They discussed Libya during a meeting held in the Egyptian capital, Cairo. During this meeting they stressed the necessity of holding Libyan elections and discussed ways to support the political process in Libya.

Notably, Williams arrived in Cairo on Sunday as part of a foreign tour, including Tunisia and Turkey. She is scheduled to visit Moscow and other capitals, asking for regional support for the solution of the Libyan crisis.

On Saturday, the Russian Deputy Foreign Minister, Sergey Vershinin, invited Williams to visit Russia for talks on the Libyan issue. It is expected that Williams will arrive in Moscow on Monday, January 17th.

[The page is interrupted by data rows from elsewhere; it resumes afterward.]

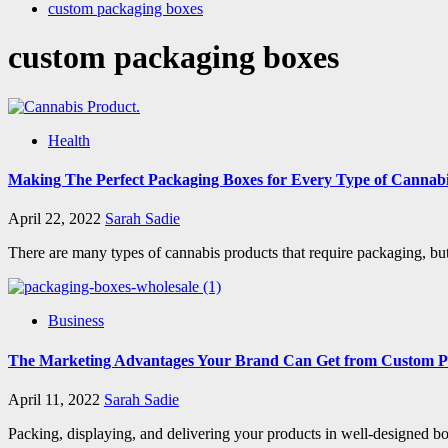
custom packaging boxes
custom packaging boxes
Health
Making The Perfect Packaging Boxes for Every Type of Cannab
April 22, 2022
Sarah Sadie
There are many types of cannabis products that require packaging, but
Business
The Marketing Advantages Your Brand Can Get from Custom P
April 11, 2022
Sarah Sadie
Packing, displaying, and delivering your products in well-designed boxe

Notably, the Special Adviser stressed the role Libya’s neighbours play in supporting Libyan dialogue. Williams met with the Algerian Ambassador to Libya, Slimane Chenine, in Tripoli to discuss the latest developments. “We stressed the important role of Libya’s neighbours to support the three intra-Libyan dialogue tracks,” Williams tweeted.

The committee formed by the Libyan Parliament to follow up on the electoral process, concluded that it was “impossible” to hold parliamentary and presidential elections as scheduled on the 24th of December.

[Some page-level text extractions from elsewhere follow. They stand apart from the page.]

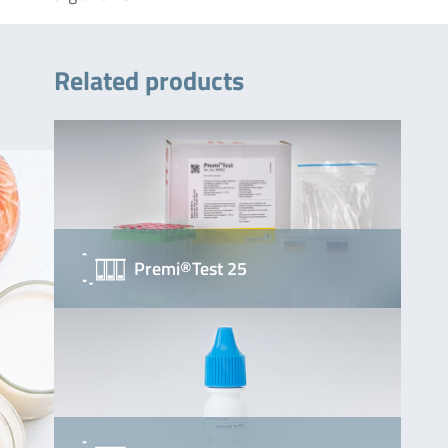
Related products
Premi®Test 25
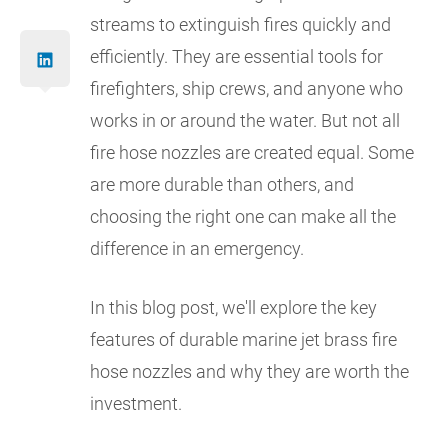
streams to extinguish fires quickly and
efficiently. They are essential tools for
firefighters, ship crews, and anyone who
works in or around the water. But not all
fire hose nozzles are created equal. Some
are more durable than others, and
choosing the right one can make all the
difference in an emergency.
In this blog post, we'll explore the key
features of durable marine jet brass fire
hose nozzles and why they are worth the
investment.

Libya’s High National Election Commission (HNEC) proposed postponing the first round of the national elections to the 24th of January, a month from their scheduled date. The commission said in a press statement that it is proposing this, in coordination with the Libyan Parliament.

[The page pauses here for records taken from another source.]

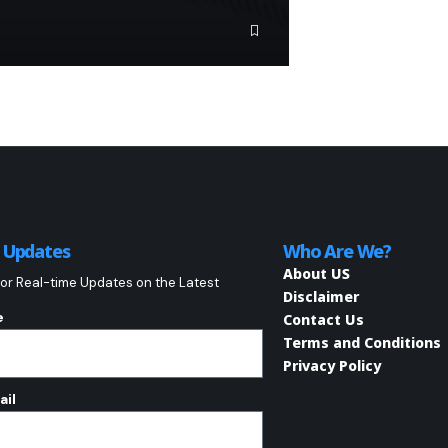
o Updates
Who Are We?
About US
or Real-time Updates on the Latest
Disclaimer
e
Contact Us
Terms and Conditions
Privacy Policy
ail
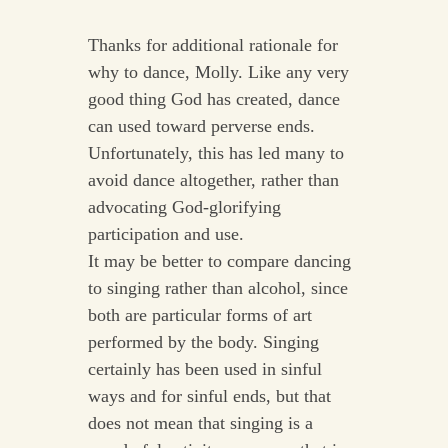
Thanks for additional rationale for
why to dance, Molly. Like any very
good thing God has created, dance
can used toward perverse ends.
Unfortunately, this has led many to
avoid dance altogether, rather than
advocating God-glorifying
participation and use.
It may be better to compare dancing
to singing rather than alcohol, since
both are particular forms of art
performed by the body. Singing
certainly has been used in sinful
ways and for sinful ends, but that
does not mean that singing is a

The Head of the HNEC, Emad Al-Sayeh, briefed the Parliament that a presidential candidate had submitted forged documents.

He added that the commission received more than 5,400 candidacy bids for the parliamentary elections, noting that some of them include forged documents.

Observers warn that further postponing the elections could drag the country into chaos again, and reignite war. The majority of the country remains under the control of armed militias, with competing agendas.